Feeling exploited?

Exploitation is one reason many Americans no longer bother to exercise their unalienable right to pursue happiness.


Instead of feeling blessed, millions of Americans feel cursed because of mounting debt, subsistence-type wages and existing in an expanding police-surveillance state.

Therefore, instead of pursuing happiness, a vast number of disillusioned Americans have decided to pursue alcohol and drugs, which has led to an addiction epidemic.

For some, the addiction epidemic is good news because it is another opportunity for exploitation. Alcohol manufacturers, drug manufacturers (both legal and illicit) and addiction treatment centers earn tremendous profits feeding and treating substance abuse with no end in sight.

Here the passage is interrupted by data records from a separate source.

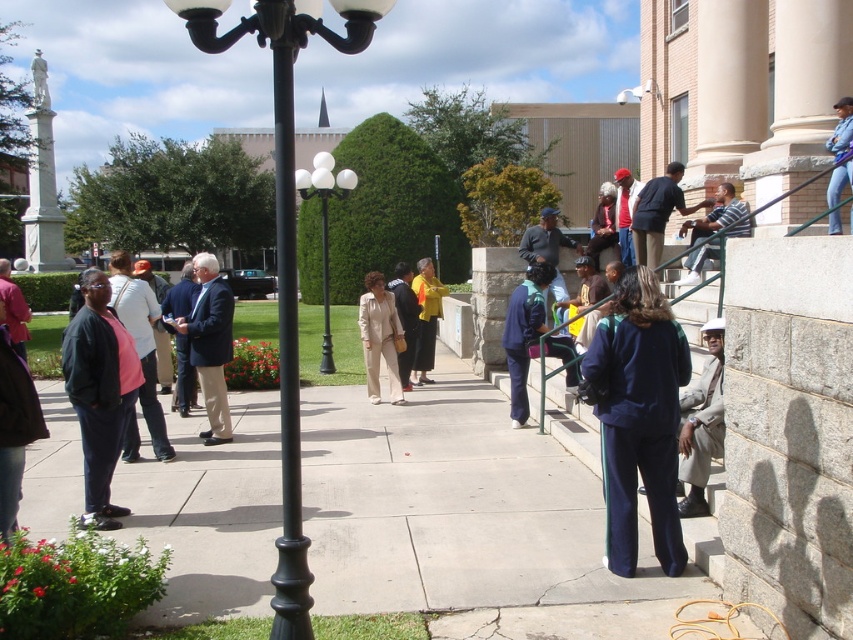 You are standing at the edge of the scene and want to pick up the light brown leather jacket at lower right and the blue fabric jacket at center. Which jacket will you reach first if you move directly toward the lamppost?

The light brown leather jacket at lower right is in front of the blue fabric jacket at center, so you will reach it first.

You are standing at the point labeled as point (285,243) in the image. What object are you touching?

The point labeled as point (285,243) is on the black metal lamp post at left, so you are touching the black metal lamp post at left. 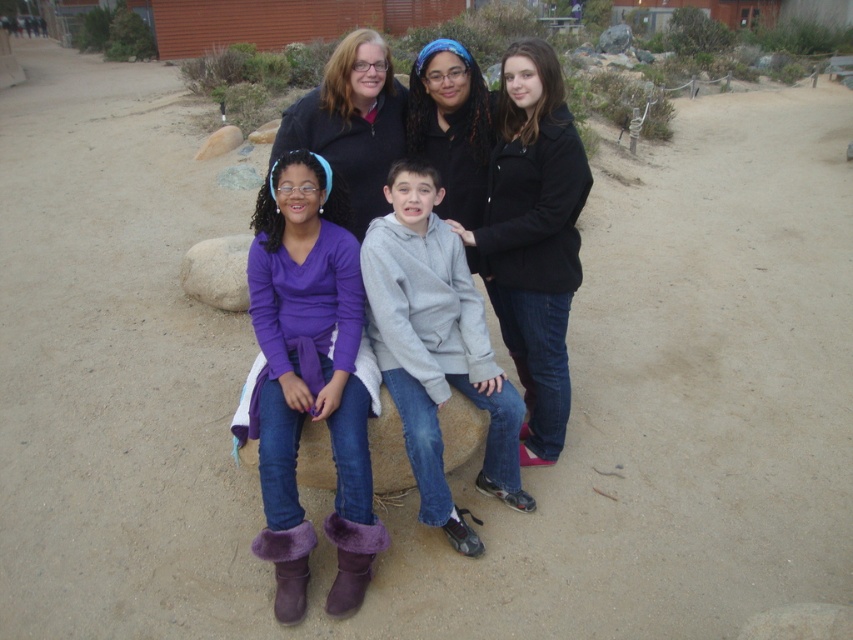 Can you confirm if purple fuzzy boots at lower center is shorter than matte black jacket at upper center?

Incorrect, purple fuzzy boots at lower center's height does not fall short of matte black jacket at upper center's.

Is purple fuzzy boots at lower center to the left of matte black jacket at upper center from the viewer's perspective?

Yes, purple fuzzy boots at lower center is to the left of matte black jacket at upper center.

The height and width of the screenshot is (640, 853). Identify the location of purple fuzzy boots at lower center. pyautogui.click(x=310, y=378).

Which is in front, point (428, 276) or point (398, 113)?

Point (428, 276) is in front.

Does gray fleece hoodie at center appear on the right side of matte black jacket at upper center?

Correct, you'll find gray fleece hoodie at center to the right of matte black jacket at upper center.

Locate an element on the screen. gray fleece hoodie at center is located at coordinates [436, 348].

Where is `gray fleece hoodie at center`? The width and height of the screenshot is (853, 640). gray fleece hoodie at center is located at coordinates (436, 348).

Does point (553, 140) lie in front of point (207, 284)?

Yes, point (553, 140) is closer to viewer.

Which is behind, point (540, 64) or point (183, 268)?

The point (183, 268) is behind.

Which is in front, point (560, 355) or point (228, 260)?

Point (560, 355) is more forward.

The width and height of the screenshot is (853, 640). Find the location of `black matte jacket at upper right`. black matte jacket at upper right is located at coordinates (532, 236). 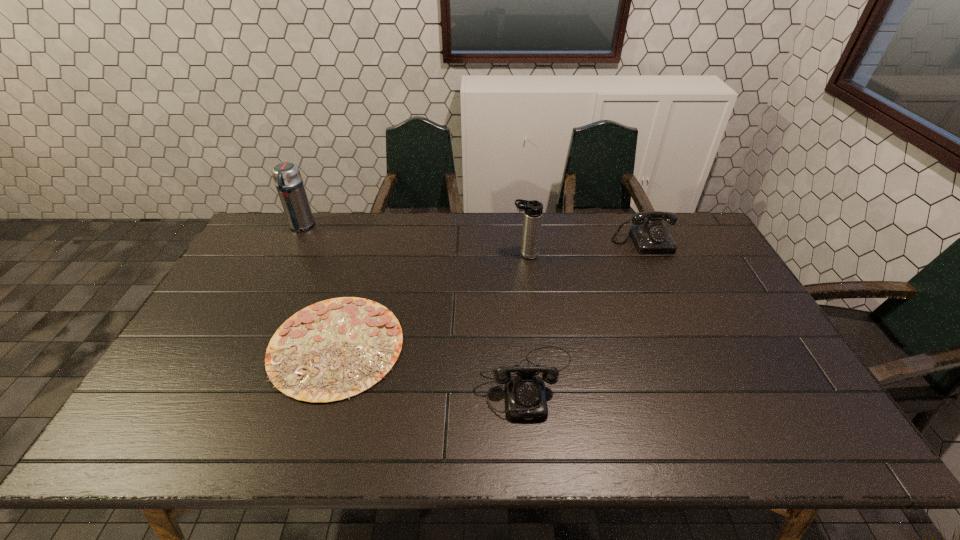 Where is `the farther thermos bottle`? the farther thermos bottle is located at coordinates (286, 175).

Where is `the leftmost object`? The width and height of the screenshot is (960, 540). the leftmost object is located at coordinates (286, 175).

The width and height of the screenshot is (960, 540). Identify the location of the nearer thermos bottle. (533, 210).

Locate an element on the screen. The height and width of the screenshot is (540, 960). the right telephone is located at coordinates (650, 236).

Identify the location of the farther telephone. (650, 236).

This screenshot has height=540, width=960. In order to click on the nearer telephone in this screenshot , I will do `click(526, 396)`.

Locate an element on the screen. the shortest object is located at coordinates (334, 349).

Locate an element on the screen. This screenshot has height=540, width=960. pizza is located at coordinates (334, 349).

At what (x,y) coordinates should I click in order to perform the action: click on blank area located 0.130m with a handle on the side of the left thermos bottle. Please return your answer as a coordinate pair (x, y). This screenshot has height=540, width=960. Looking at the image, I should click on (284, 259).

At what (x,y) coordinates should I click in order to perform the action: click on free location located 0.370m on the handle side of the right thermos bottle. Please return your answer as a coordinate pair (x, y). The height and width of the screenshot is (540, 960). Looking at the image, I should click on (401, 254). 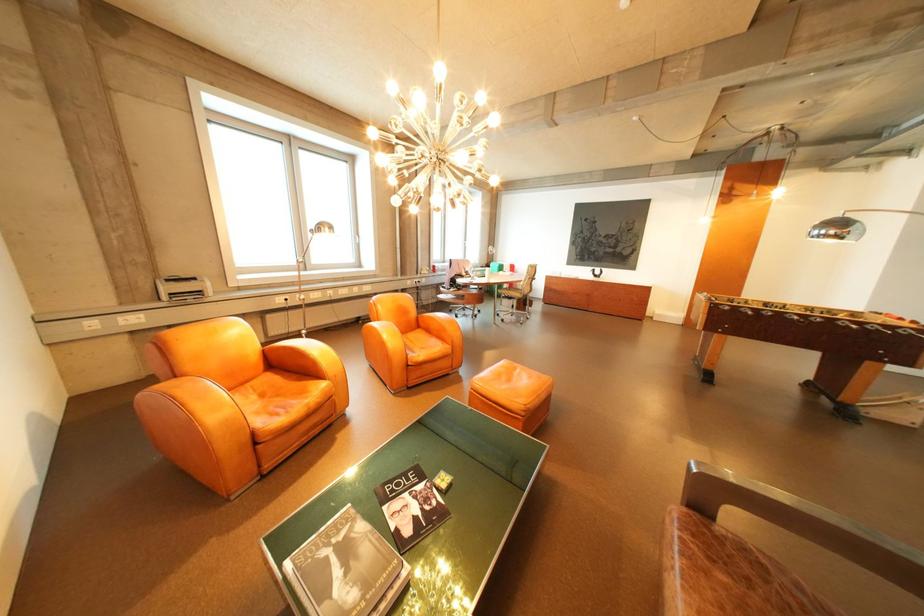 Describe the element at coordinates (513, 385) in the screenshot. I see `the orange leather ottoman` at that location.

Repeatedly, millions of Americans consume mass quantities of drugs and alcohol to cope and find a little genuine happiness. However, drug and alcohol abuse usually leads to irresponsible behavior and trouble with the law.

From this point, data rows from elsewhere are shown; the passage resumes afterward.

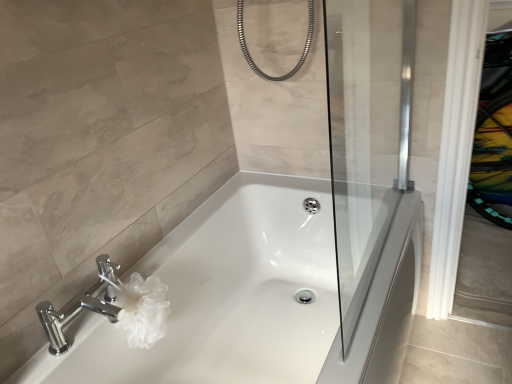 What is the approximate width of white glossy bathtub at center?

It is 27.00 inches.

Where is `chrome/metallic faucet at lower left`? chrome/metallic faucet at lower left is located at coordinates (82, 305).

The height and width of the screenshot is (384, 512). I want to click on white glossy bathtub at center, so click(254, 298).

From the image's perspective, is chrome/metallic faucet at lower left above or below transparent glass screen door at center?

From the image's perspective, chrome/metallic faucet at lower left appears below transparent glass screen door at center.

Is chrome/metallic faucet at lower left positioned with its back to transparent glass screen door at center?

That's not correct — chrome/metallic faucet at lower left is not looking away from transparent glass screen door at center.

Considering the relative positions of chrome/metallic faucet at lower left and transparent glass screen door at center in the image provided, is chrome/metallic faucet at lower left to the left of transparent glass screen door at center from the viewer's perspective?

Correct, you'll find chrome/metallic faucet at lower left to the left of transparent glass screen door at center.

From the picture: Can you confirm if chrome/metallic faucet at lower left is bigger than white glossy bathtub at center?

No.

Between chrome/metallic faucet at lower left and white glossy bathtub at center, which one has larger width?

With larger width is white glossy bathtub at center.

Could you tell me if chrome/metallic faucet at lower left is turned towards white glossy bathtub at center?

No, chrome/metallic faucet at lower left is not aimed at white glossy bathtub at center.

Is chrome/metallic faucet at lower left not near white glossy bathtub at center?

No, there isn't a large distance between chrome/metallic faucet at lower left and white glossy bathtub at center.

Is transparent glass screen door at center not within white glossy bathtub at center?

transparent glass screen door at center is positioned outside white glossy bathtub at center.

Considering the sizes of objects transparent glass screen door at center and white glossy bathtub at center in the image provided, who is wider, transparent glass screen door at center or white glossy bathtub at center?

white glossy bathtub at center is wider.

Does point (367, 1) come in front of point (221, 289)?

Yes, point (367, 1) is in front of point (221, 289).

Looking at this image, from a real-world perspective, is transparent glass screen door at center above or below white glossy bathtub at center?

transparent glass screen door at center is above white glossy bathtub at center.

From a real-world perspective, is white glossy bathtub at center above or below chrome/metallic faucet at lower left?

Clearly, from a real-world perspective, white glossy bathtub at center is below chrome/metallic faucet at lower left.

Can you confirm if white glossy bathtub at center is taller than chrome/metallic faucet at lower left?

Yes.

The width and height of the screenshot is (512, 384). In order to click on tap behind the white glossy bathtub at center in this screenshot , I will do `click(82, 305)`.

From the image's perspective, is white glossy bathtub at center on top of transparent glass screen door at center?

No.

Who is shorter, white glossy bathtub at center or transparent glass screen door at center?

With less height is white glossy bathtub at center.

How different are the orientations of white glossy bathtub at center and transparent glass screen door at center in degrees?

0.095 degrees separate the facing orientations of white glossy bathtub at center and transparent glass screen door at center.

How much distance is there between white glossy bathtub at center and transparent glass screen door at center?

white glossy bathtub at center and transparent glass screen door at center are 12.86 inches apart.

Which is more to the left, transparent glass screen door at center or chrome/metallic faucet at lower left?

chrome/metallic faucet at lower left is more to the left.

Can you see transparent glass screen door at center touching chrome/metallic faucet at lower left?

No, transparent glass screen door at center is not next to chrome/metallic faucet at lower left.

Which is in front, point (344, 58) or point (99, 292)?

Positioned in front is point (99, 292).

What are the coordinates of `screen door above the chrome/metallic faucet at lower left (from a real-world perspective)` in the screenshot? It's located at (367, 135).

You are a GUI agent. You are given a task and a screenshot of the screen. Output one action in this format:
    pyautogui.click(x=<x>, y=<y>)
    Task: Click on the bathtub located underneath the chrome/metallic faucet at lower left (from a real-world perspective)
    
    Given the screenshot: What is the action you would take?
    pyautogui.click(x=254, y=298)

Which object lies further to the anchor point white glossy bathtub at center, chrome/metallic faucet at lower left or transparent glass screen door at center?

chrome/metallic faucet at lower left is further to white glossy bathtub at center.

From the image, which object appears to be nearer to transparent glass screen door at center, chrome/metallic faucet at lower left or white glossy bathtub at center?

white glossy bathtub at center.

Which object lies nearer to the anchor point chrome/metallic faucet at lower left, transparent glass screen door at center or white glossy bathtub at center?

The object closer to chrome/metallic faucet at lower left is white glossy bathtub at center.

From the image, which object appears to be farther from transparent glass screen door at center, white glossy bathtub at center or chrome/metallic faucet at lower left?

Among the two, chrome/metallic faucet at lower left is located further to transparent glass screen door at center.

In the scene shown: Which object lies nearer to the anchor point chrome/metallic faucet at lower left, white glossy bathtub at center or transparent glass screen door at center?

white glossy bathtub at center.

From the image, which object appears to be nearer to white glossy bathtub at center, transparent glass screen door at center or chrome/metallic faucet at lower left?

The object closer to white glossy bathtub at center is transparent glass screen door at center.

This screenshot has width=512, height=384. In order to click on bathtub between chrome/metallic faucet at lower left and transparent glass screen door at center in this screenshot , I will do `click(254, 298)`. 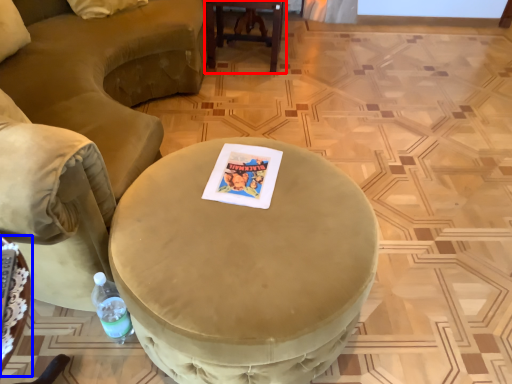 Question: Which of the following is the closest to the observer, table (highlighted by a red box) or table (highlighted by a blue box)?

Choices:
 (A) table
 (B) table

Answer: (B) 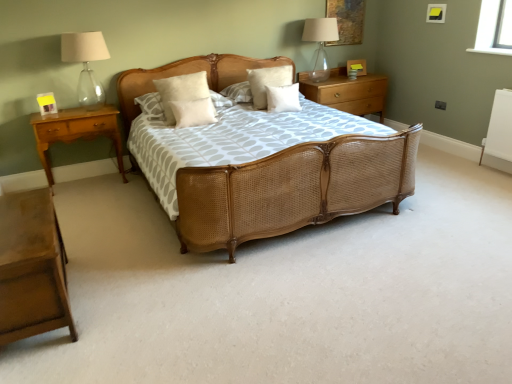 Locate an element on the screen. This screenshot has width=512, height=384. vacant area in front of woven wood bed at center is located at coordinates (284, 296). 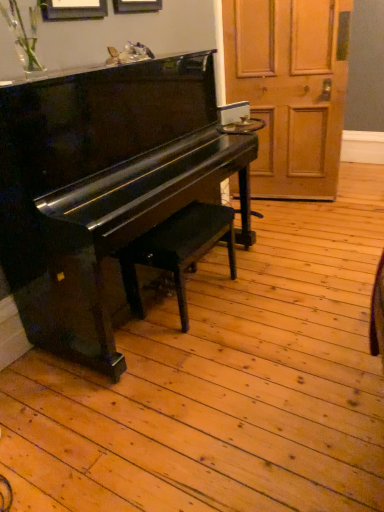 Question: From the image's perspective, is wooden door at right below matte black bench at center?

Choices:
 (A) yes
 (B) no

Answer: (B)

Question: Are wooden door at right and matte black bench at center far apart?

Choices:
 (A) yes
 (B) no

Answer: (A)

Question: From a real-world perspective, is wooden door at right on matte black bench at center?

Choices:
 (A) no
 (B) yes

Answer: (B)

Question: From a real-world perspective, is wooden door at right below matte black bench at center?

Choices:
 (A) yes
 (B) no

Answer: (B)

Question: Is the depth of wooden door at right less than that of matte black bench at center?

Choices:
 (A) no
 (B) yes

Answer: (A)

Question: Would you say wooden door at right is outside matte black bench at center?

Choices:
 (A) no
 (B) yes

Answer: (B)

Question: Considering the relative positions of wooden door at right and glossy black piano at left in the image provided, is wooden door at right to the right of glossy black piano at left from the viewer's perspective?

Choices:
 (A) no
 (B) yes

Answer: (B)

Question: From a real-world perspective, is wooden door at right over glossy black piano at left?

Choices:
 (A) no
 (B) yes

Answer: (B)

Question: Can you confirm if wooden door at right is taller than glossy black piano at left?

Choices:
 (A) yes
 (B) no

Answer: (A)

Question: Is wooden door at right oriented away from glossy black piano at left?

Choices:
 (A) yes
 (B) no

Answer: (A)

Question: From a real-world perspective, is wooden door at right under glossy black piano at left?

Choices:
 (A) yes
 (B) no

Answer: (B)

Question: Could you tell me if wooden door at right is turned towards glossy black piano at left?

Choices:
 (A) yes
 (B) no

Answer: (B)

Question: Considering the relative sizes of glossy black piano at left and wooden door at right in the image provided, is glossy black piano at left shorter than wooden door at right?

Choices:
 (A) no
 (B) yes

Answer: (B)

One example is provided by author Dorothy Parker, who described her experience with alcohol. She wrote:

“I like to have a martini;

two at the very most.

After three I’m under the table;

after four I’m under my host.”

For this reason, Americans will not find happiness by smoking marijuana, snorting cocaine, injecting heroin into their veins, attending happy hour at a local bar or ingesting an opiate-based prescription drug.

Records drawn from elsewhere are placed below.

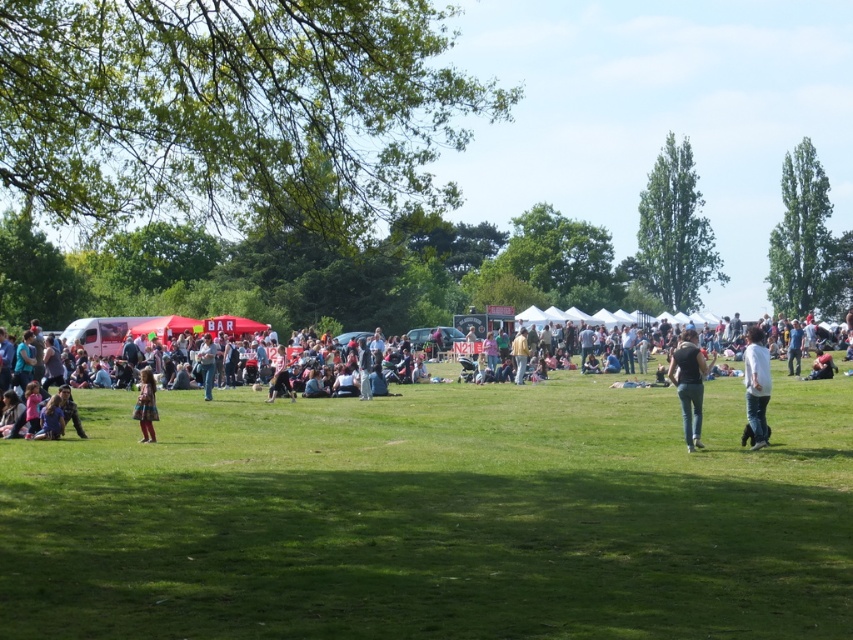 Question: Is white cotton shirt at right to the left of plaid fabric dress at lower left from the viewer's perspective?

Choices:
 (A) yes
 (B) no

Answer: (B)

Question: Which point is farther from the camera taking this photo?

Choices:
 (A) 759,332
 (B) 689,372

Answer: (A)

Question: Estimate the real-world distances between objects in this image. Which object is farther from the jeans at center?

Choices:
 (A) white cotton shirt at right
 (B) plaid fabric dress at lower left

Answer: (B)

Question: Which point is farther to the camera?

Choices:
 (A) (303, 564)
 (B) (763, 413)

Answer: (B)

Question: Considering the relative positions of green grass at center and dark gray jeans at center in the image provided, where is green grass at center located with respect to dark gray jeans at center?

Choices:
 (A) right
 (B) left

Answer: (B)

Question: Is jeans at center wider than plaid fabric dress at lower left?

Choices:
 (A) yes
 (B) no

Answer: (A) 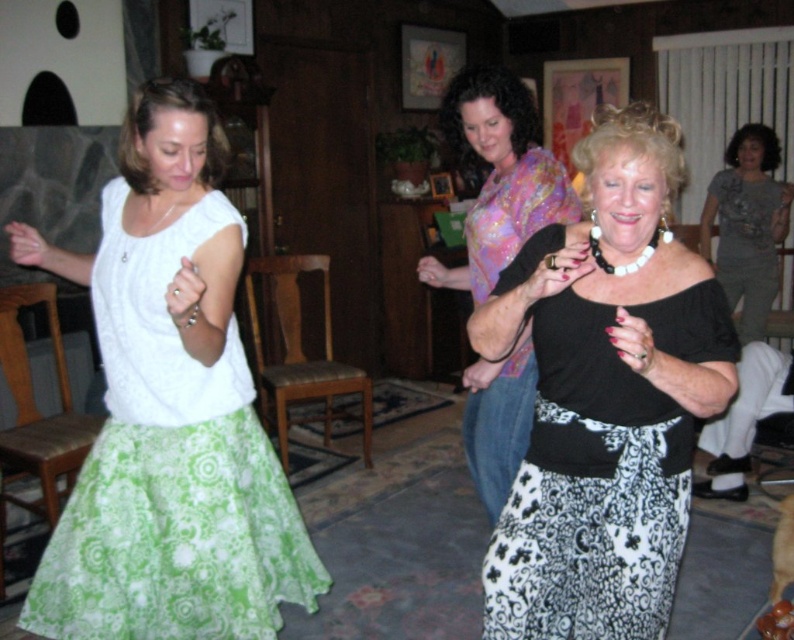 Can you confirm if floral silk blouse at center is positioned to the right of gray matte shirt at upper right?

In fact, floral silk blouse at center is to the left of gray matte shirt at upper right.

In order to click on floral silk blouse at center in this screenshot , I will do `click(498, 177)`.

Who is lower down, black matte skirt at center or gray matte shirt at upper right?

Positioned lower is black matte skirt at center.

Between point (500, 577) and point (764, 163), which one is positioned behind?

Point (764, 163)

Is point (634, 196) closer to camera compared to point (739, 152)?

Yes.

Image resolution: width=794 pixels, height=640 pixels. What are the coordinates of `black matte skirt at center` in the screenshot? It's located at (604, 397).

Who is more forward, [675,317] or [538,211]?

Point [675,317]

Can you confirm if black matte skirt at center is positioned below floral silk blouse at center?

Indeed, black matte skirt at center is positioned under floral silk blouse at center.

The width and height of the screenshot is (794, 640). Identify the location of black matte skirt at center. (604, 397).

In other words, happiness cannot be found by self-medicating, but by becoming aware, as described in a quote often attributed to author Henry David Thoreau: “Happiness is like a butterfly; the more you chase it, the more it will evade you. But, if you notice the other things around you, it will gently come and sit on your shoulder.”

Indeed, happiness will sit on your shoulder, but exploitation will ride on your back.